DeepSpeed
DeepSpeed copied to clipboard
Make deepspeed.zero.Init() idempotent
This is a proposed fix for #3202, it makes the deepspeed.zero.Init() context ignore any nested enters, ie any additional enters that were not preceded by an exit.
It also fixes some whitespace and fixes a forgotten cls._old_init in init_subclass in the Init() context entry.
@eisene, thanks for this PR. Can you please check for similarities with #2989?
Unless I'm misunderstanding something, this is what I see:
First of all, in #2989 the test TestNewClassDeclaredInsideInit defined inside tests/unit/runtime/zero/test_zero_dynamic_class.py appears to have a bug. It should test whether model.fc.weight has the ds_id attribute without initializing the deepspeed_engine. The way it's implemented right now it always passes even if I comment out the two lines
cls.__init__ = partition_after(cls.__init__)
in partition_parameters.py. However, when checking for the attribute on model.fc.weight without initializing the deepspeed_engine, I get the expected failure when commenting out the above two lines.
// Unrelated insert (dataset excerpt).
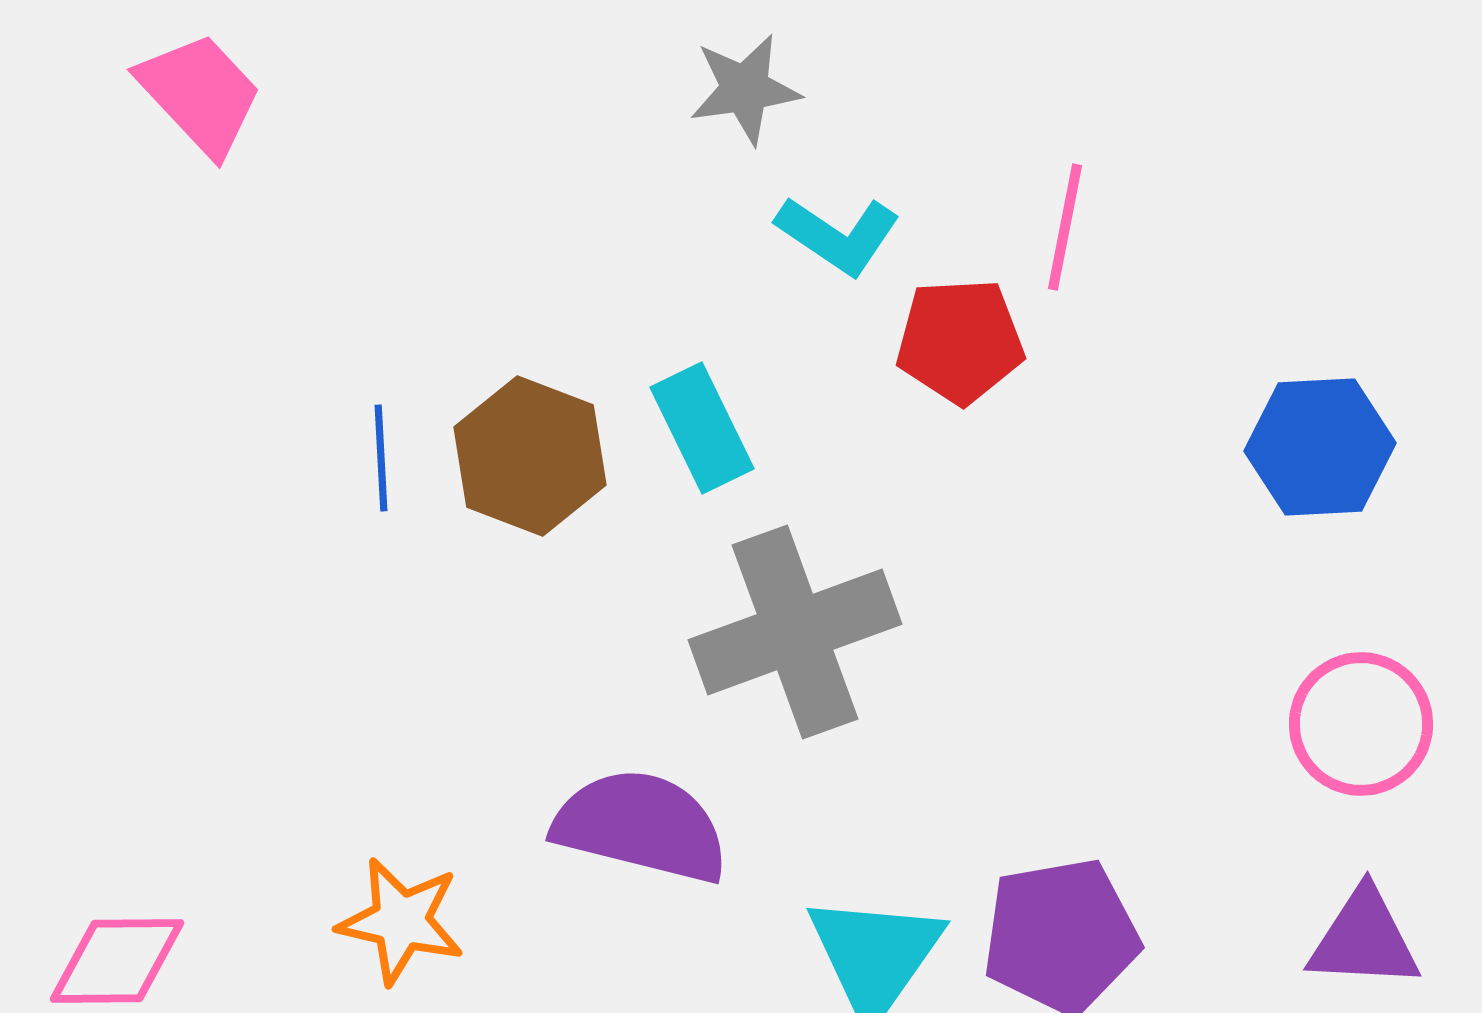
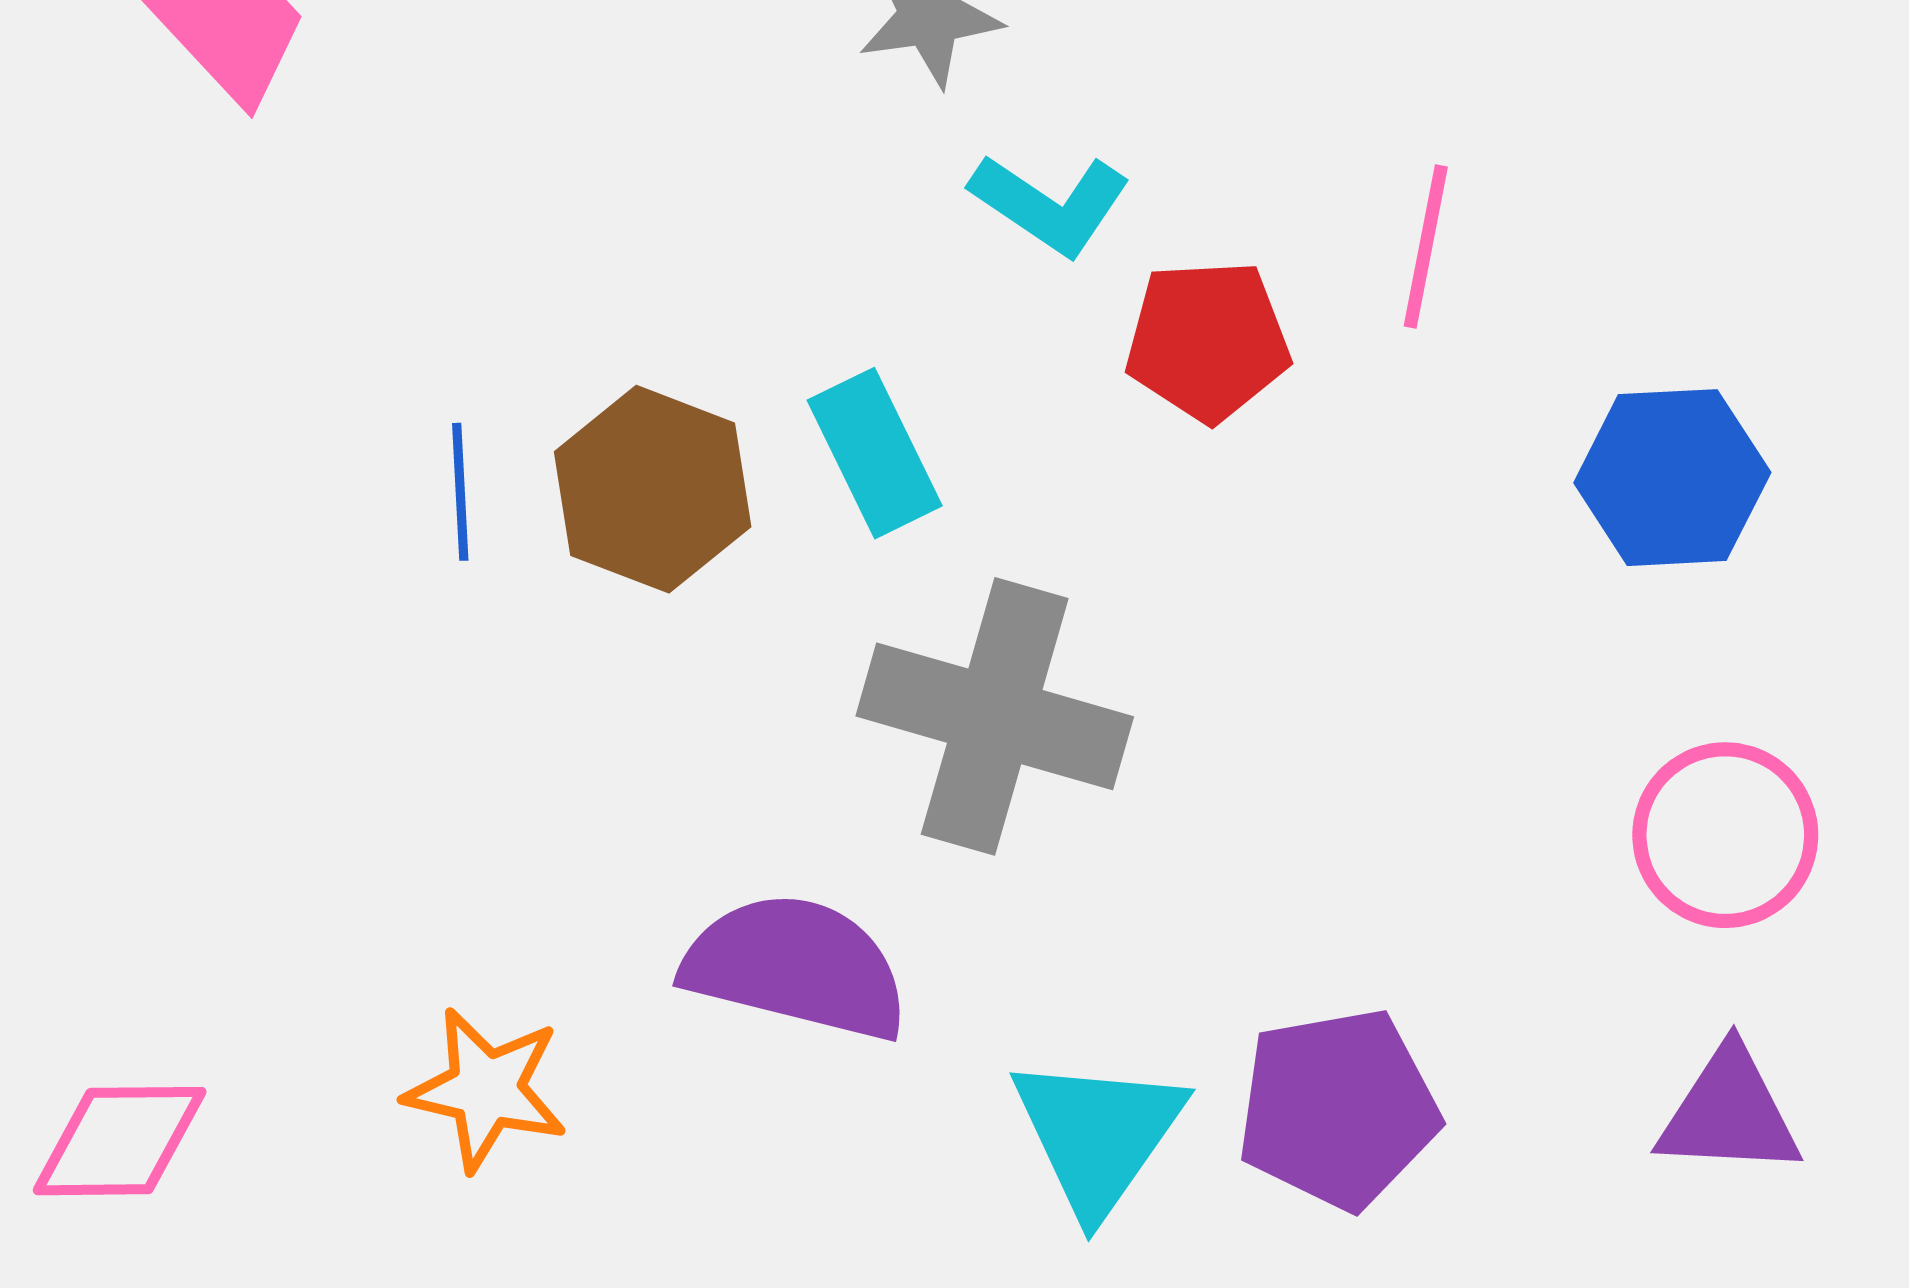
pink line: (1065, 227) -> (1426, 247), moved
gray cross: (795, 632) -> (995, 716), turned 36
In my pull request, the test TestNewClassDeclaredInsideInitFailure.test_new_class_declared_inside_init_failure fails because my way of doing it doesn't crash if you define a new class inside the Init() context. In my way of doing things I believe this is the correct behavior and there shouldn't be any problems with partitioning the parameters of such subclasses. This is because I add the line
def _init_subclass(cls, **kwargs):
cls._old_init = cls.__init__ # <-- THIS IS THE ADDED LINE
cls.__init__ = partition_after(cls.__init__)
This activates partitioning for all subclasses that are defined inside an Init() context. This seems to have been the desired behavior to begin with, except someone forgot to set the _old_init?
In the other pull request #2989 the all_wrapped_classes set boils down to enforcing the behavior that _init_subclass is only ever called together with _enable_class. This is why it never crashes because _old_init is missing, because it's always set inside _enable_class. But wouldn't it just be better to set _old_init inside _init_subclass? That seems to guarantee that all subclasses, whether they're dynamic or whatever, wherever they're defined, are always partitioned.
So in my way of doing things there should not be a RuntimeError in TestNewClassDeclaredInsideInitFailure.test_new_class_declared_inside_init_failure and instead everything should behave correctly in this case. I can add these tests to my pull request and change the test_new_class_declared_inside_init_failure to be a test_new_class_declared_inside_init without a failure, to check whether the MyModel class was processed by DeepSpeed by checking for the ds_id attribute on model.fc.weight?
This is the change I'm proposing to the test:
# Copyright (c) Microsoft Corporation.
# SPDX-License-Identifier: Apache-2.0
# DeepSpeed Team
import torch
from unit.common import DistributedTest
import deepspeed
class TestNewClassDeclaredInsideNestedInit(DistributedTest):
world_size = 1
def test_new_class_declared_inside_nested_init(self):
ds_config = dict(train_batch_size=1, zero_optimization=dict(stage=3))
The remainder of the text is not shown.